• **ABOUT THIS EXERCISE**
Lift out all lines below that contain "marker".

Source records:
*** Block opens ***

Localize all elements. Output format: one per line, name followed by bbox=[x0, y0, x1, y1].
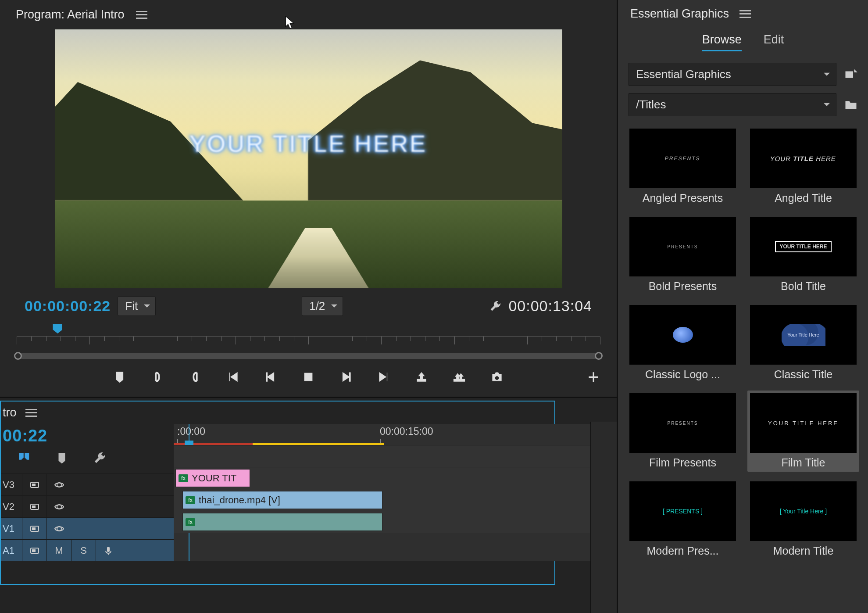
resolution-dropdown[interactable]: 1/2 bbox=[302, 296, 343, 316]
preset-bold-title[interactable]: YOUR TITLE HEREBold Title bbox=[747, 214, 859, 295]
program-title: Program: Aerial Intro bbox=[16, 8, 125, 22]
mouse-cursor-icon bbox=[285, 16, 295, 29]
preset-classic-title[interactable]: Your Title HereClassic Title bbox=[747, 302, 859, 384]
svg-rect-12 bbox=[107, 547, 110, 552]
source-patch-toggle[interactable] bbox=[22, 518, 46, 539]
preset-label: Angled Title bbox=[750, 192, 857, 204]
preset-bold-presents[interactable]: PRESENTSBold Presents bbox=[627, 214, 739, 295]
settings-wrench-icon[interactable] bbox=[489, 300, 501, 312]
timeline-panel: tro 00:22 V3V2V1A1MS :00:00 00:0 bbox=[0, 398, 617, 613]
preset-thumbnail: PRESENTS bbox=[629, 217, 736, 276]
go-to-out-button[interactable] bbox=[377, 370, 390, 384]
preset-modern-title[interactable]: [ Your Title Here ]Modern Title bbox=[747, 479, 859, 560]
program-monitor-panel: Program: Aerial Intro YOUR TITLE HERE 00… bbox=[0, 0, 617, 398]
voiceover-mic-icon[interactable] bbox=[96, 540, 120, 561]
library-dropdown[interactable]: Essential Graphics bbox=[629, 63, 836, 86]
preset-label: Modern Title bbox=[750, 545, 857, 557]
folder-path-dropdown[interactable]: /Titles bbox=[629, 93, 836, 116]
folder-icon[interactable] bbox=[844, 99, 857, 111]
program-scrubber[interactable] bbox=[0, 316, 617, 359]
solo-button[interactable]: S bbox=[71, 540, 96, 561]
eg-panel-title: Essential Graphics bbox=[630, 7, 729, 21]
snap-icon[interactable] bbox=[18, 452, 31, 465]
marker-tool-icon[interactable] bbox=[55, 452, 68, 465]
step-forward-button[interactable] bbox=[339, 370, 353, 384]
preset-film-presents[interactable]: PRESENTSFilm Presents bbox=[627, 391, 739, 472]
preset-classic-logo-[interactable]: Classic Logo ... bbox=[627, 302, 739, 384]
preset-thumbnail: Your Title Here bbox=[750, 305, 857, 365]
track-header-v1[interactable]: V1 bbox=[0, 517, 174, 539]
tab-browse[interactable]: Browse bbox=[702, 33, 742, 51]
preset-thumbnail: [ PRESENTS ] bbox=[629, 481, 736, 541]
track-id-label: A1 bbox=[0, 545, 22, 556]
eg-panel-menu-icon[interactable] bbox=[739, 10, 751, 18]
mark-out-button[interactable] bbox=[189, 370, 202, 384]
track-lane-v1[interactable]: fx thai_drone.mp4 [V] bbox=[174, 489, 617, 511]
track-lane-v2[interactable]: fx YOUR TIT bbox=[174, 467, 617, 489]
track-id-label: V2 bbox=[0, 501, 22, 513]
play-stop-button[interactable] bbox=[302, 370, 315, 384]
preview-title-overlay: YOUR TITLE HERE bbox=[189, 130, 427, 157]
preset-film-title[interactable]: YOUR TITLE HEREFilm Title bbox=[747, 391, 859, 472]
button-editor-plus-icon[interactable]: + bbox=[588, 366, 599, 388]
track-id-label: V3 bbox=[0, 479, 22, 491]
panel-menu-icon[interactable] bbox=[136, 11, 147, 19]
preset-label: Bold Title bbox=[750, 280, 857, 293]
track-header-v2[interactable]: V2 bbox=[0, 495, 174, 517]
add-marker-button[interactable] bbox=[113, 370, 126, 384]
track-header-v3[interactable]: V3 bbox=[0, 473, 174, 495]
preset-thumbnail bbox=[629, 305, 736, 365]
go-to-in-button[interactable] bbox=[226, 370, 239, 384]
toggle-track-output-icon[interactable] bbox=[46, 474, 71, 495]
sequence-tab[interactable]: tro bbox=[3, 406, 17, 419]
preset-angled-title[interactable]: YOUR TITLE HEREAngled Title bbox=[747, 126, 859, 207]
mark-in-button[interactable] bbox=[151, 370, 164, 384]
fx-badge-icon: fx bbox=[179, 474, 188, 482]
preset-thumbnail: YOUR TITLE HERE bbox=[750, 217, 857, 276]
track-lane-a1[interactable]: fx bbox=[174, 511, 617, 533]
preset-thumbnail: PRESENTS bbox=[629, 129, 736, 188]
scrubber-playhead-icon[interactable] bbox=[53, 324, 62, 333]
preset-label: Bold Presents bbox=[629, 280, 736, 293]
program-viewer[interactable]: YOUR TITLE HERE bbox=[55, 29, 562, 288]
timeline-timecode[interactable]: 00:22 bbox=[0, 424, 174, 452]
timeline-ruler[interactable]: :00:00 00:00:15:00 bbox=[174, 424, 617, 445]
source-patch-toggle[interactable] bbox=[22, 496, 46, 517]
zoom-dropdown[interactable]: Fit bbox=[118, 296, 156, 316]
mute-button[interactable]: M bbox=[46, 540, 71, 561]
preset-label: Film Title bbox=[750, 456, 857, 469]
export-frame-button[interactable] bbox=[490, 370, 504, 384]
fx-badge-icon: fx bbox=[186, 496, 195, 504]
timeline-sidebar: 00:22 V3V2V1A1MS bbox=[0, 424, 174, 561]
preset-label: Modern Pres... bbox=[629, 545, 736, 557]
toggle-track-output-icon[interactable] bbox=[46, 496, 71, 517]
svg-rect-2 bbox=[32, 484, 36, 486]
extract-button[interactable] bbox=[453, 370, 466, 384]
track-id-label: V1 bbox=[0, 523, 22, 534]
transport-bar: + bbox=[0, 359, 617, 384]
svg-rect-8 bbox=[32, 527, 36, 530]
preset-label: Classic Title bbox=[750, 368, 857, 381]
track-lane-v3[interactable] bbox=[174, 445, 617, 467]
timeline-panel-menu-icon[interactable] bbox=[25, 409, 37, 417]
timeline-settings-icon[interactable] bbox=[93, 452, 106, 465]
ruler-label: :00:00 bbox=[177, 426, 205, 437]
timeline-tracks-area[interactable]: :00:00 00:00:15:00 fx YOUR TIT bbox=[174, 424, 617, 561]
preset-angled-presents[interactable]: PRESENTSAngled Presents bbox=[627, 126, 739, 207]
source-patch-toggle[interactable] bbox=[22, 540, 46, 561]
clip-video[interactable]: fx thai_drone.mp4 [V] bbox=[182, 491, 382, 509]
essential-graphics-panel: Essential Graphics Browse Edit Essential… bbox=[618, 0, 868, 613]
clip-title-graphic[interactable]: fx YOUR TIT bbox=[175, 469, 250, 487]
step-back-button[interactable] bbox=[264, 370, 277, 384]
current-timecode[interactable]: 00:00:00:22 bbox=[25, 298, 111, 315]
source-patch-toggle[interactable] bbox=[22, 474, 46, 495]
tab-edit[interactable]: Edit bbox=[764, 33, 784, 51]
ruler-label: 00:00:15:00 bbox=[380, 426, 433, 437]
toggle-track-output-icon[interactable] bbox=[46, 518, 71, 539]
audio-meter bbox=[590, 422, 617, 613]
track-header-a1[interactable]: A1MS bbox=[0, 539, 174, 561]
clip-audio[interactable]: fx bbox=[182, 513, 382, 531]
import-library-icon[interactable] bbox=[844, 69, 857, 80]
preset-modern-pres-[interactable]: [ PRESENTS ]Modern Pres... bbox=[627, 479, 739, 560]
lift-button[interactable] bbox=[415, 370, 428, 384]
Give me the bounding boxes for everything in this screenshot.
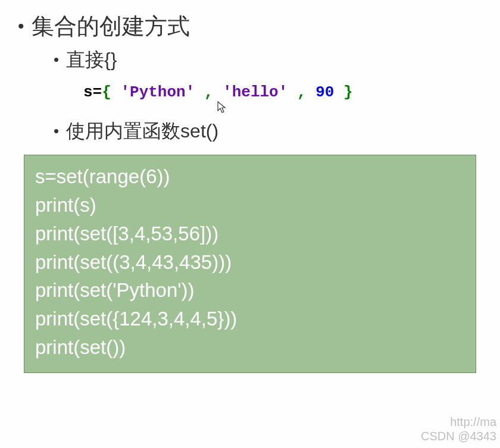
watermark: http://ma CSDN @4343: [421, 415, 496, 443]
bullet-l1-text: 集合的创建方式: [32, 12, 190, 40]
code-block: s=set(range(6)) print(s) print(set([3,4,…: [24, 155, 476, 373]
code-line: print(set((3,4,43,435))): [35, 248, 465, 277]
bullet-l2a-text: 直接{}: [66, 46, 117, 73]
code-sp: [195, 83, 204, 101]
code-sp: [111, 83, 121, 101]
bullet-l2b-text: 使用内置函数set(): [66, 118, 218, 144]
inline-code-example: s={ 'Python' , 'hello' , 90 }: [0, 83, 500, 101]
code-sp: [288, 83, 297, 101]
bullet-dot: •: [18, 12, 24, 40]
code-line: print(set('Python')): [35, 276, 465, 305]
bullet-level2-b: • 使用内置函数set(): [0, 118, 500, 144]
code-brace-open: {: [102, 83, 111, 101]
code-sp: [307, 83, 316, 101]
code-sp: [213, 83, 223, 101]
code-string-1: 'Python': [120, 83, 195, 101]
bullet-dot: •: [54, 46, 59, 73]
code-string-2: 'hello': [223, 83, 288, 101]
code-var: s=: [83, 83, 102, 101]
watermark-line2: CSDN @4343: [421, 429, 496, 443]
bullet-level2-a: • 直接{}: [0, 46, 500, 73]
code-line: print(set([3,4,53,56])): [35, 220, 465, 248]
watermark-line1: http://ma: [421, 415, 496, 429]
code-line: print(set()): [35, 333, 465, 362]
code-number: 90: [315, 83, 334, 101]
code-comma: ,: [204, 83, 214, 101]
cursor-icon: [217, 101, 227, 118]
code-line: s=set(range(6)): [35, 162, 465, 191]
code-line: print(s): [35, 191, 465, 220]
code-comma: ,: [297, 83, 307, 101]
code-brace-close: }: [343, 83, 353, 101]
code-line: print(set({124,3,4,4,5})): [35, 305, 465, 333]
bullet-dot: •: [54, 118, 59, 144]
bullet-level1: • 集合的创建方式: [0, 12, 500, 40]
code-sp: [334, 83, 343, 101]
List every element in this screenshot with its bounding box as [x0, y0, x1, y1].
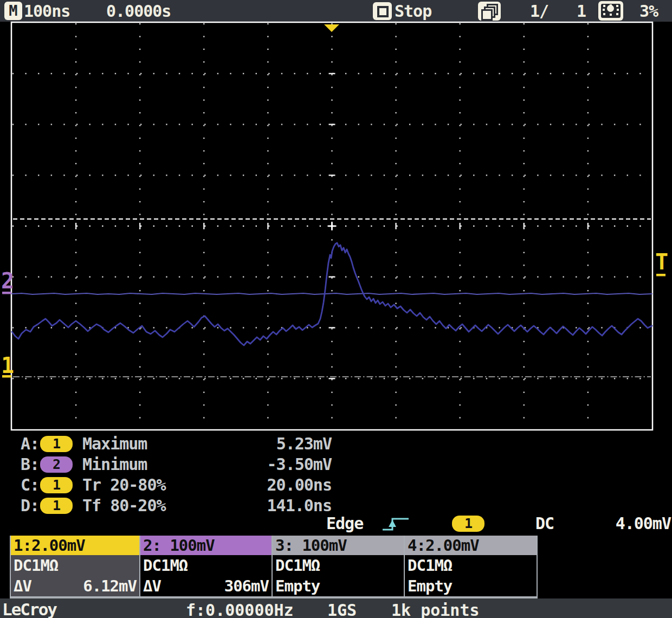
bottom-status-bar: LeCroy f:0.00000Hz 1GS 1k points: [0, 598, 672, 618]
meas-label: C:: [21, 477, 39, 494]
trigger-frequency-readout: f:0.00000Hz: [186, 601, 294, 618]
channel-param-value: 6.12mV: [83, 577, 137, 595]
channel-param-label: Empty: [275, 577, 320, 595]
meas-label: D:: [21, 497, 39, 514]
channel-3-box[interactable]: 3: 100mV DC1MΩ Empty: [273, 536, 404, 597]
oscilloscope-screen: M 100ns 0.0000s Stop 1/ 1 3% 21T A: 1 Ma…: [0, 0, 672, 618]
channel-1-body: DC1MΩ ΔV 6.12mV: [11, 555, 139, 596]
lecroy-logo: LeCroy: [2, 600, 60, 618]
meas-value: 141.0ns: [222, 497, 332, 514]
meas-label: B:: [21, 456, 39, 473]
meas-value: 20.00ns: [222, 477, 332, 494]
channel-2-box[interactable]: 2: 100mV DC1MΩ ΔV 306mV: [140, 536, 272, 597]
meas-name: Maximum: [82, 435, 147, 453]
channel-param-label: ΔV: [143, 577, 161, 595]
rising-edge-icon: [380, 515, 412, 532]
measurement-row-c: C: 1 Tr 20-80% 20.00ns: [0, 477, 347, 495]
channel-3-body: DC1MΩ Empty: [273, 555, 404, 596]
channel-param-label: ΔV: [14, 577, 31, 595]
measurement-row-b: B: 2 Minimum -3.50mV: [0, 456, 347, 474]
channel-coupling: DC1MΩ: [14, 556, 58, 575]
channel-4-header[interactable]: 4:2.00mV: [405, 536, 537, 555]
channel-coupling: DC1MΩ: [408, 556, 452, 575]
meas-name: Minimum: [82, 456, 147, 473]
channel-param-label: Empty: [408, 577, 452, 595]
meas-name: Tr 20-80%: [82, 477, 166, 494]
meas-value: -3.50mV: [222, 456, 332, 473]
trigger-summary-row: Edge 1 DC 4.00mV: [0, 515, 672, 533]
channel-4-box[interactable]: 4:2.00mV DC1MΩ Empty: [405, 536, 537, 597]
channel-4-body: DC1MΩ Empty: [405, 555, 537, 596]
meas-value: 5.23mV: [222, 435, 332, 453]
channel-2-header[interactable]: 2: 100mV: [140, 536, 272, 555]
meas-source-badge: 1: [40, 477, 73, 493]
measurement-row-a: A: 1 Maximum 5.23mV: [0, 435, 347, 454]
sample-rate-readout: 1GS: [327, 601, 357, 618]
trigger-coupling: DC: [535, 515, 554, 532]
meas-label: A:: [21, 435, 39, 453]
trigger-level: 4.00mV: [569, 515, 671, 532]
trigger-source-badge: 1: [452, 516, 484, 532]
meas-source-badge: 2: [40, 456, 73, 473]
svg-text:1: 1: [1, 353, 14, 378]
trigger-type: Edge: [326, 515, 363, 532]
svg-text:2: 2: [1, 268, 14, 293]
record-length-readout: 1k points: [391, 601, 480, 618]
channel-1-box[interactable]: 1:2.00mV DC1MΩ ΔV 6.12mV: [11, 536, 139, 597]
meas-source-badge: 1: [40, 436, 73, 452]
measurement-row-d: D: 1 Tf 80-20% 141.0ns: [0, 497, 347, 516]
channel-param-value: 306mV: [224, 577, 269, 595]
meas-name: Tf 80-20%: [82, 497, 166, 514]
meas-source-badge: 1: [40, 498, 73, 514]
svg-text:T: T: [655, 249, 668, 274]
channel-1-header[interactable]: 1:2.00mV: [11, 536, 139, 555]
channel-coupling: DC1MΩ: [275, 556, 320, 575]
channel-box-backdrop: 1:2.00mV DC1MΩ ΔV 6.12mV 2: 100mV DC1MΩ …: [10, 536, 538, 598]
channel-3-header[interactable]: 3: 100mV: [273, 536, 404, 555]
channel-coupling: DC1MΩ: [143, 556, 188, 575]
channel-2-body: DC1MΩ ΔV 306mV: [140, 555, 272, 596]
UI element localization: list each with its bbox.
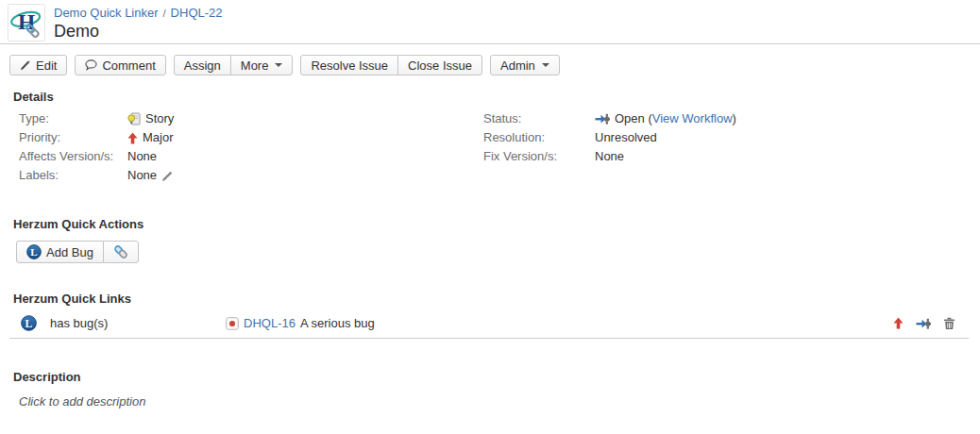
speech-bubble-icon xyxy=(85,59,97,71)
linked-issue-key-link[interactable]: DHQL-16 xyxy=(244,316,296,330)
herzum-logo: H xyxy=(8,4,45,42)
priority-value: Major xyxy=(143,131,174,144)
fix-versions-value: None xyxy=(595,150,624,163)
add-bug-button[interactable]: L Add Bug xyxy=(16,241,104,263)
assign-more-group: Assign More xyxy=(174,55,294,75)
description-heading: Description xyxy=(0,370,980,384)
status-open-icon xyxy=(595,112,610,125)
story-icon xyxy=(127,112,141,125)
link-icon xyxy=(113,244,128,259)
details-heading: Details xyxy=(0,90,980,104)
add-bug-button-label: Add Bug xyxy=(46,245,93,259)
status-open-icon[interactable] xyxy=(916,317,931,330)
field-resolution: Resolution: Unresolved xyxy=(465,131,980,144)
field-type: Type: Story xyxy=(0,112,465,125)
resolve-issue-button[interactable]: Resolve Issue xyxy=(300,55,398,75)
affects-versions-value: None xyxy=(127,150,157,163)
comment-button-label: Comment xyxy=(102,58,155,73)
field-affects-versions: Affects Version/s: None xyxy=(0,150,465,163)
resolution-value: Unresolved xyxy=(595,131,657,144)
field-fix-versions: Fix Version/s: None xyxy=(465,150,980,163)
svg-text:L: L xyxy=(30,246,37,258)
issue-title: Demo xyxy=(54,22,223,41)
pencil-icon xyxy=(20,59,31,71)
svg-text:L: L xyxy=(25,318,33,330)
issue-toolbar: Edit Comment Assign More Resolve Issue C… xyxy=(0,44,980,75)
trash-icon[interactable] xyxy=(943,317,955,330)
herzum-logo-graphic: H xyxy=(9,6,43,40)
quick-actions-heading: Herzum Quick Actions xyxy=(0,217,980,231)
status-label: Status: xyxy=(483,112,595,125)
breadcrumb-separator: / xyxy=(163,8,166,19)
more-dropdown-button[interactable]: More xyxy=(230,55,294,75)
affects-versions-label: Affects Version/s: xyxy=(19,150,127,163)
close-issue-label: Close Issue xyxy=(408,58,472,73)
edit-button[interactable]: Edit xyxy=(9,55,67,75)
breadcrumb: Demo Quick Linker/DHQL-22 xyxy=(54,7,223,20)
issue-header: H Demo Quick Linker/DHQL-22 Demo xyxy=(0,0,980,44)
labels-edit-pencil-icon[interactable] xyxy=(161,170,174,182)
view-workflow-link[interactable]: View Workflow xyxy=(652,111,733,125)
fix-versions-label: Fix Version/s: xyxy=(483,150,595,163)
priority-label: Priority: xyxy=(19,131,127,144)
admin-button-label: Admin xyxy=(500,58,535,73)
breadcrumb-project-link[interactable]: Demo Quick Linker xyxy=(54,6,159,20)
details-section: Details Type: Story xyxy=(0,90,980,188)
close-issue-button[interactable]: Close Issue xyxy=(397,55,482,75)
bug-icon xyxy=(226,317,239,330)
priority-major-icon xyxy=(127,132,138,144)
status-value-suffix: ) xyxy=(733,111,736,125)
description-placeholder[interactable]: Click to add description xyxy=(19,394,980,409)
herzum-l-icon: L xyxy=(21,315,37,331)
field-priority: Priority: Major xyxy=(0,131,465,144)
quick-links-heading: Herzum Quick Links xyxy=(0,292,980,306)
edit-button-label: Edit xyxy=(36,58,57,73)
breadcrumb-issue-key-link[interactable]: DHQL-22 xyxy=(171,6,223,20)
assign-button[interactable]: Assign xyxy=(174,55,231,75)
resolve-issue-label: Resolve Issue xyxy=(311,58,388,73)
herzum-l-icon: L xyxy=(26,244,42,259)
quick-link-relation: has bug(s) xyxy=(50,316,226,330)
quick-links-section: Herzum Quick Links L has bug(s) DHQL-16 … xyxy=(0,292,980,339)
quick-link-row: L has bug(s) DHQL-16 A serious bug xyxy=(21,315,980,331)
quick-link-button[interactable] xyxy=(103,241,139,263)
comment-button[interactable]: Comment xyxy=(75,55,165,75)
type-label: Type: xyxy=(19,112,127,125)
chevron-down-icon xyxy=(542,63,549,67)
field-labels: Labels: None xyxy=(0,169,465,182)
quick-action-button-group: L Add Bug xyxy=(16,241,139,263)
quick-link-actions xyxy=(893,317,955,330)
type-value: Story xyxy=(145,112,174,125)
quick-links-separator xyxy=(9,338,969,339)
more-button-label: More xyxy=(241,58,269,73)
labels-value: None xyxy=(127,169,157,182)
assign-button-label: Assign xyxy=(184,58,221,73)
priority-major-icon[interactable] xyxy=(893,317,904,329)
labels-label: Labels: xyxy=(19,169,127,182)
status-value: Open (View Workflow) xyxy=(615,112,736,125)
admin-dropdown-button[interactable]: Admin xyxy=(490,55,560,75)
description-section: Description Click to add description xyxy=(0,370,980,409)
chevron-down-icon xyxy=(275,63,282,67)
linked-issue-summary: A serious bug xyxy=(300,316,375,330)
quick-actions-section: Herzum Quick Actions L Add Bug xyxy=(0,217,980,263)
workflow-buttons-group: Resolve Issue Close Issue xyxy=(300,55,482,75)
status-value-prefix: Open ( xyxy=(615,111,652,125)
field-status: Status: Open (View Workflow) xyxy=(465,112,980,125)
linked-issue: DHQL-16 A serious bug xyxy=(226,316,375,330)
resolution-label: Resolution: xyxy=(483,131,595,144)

*** Block closes ***

• **RESPONSE AREA**
marker-tool-icon[interactable] bbox=[55, 452, 68, 465]
add-marker-button[interactable] bbox=[113, 370, 126, 384]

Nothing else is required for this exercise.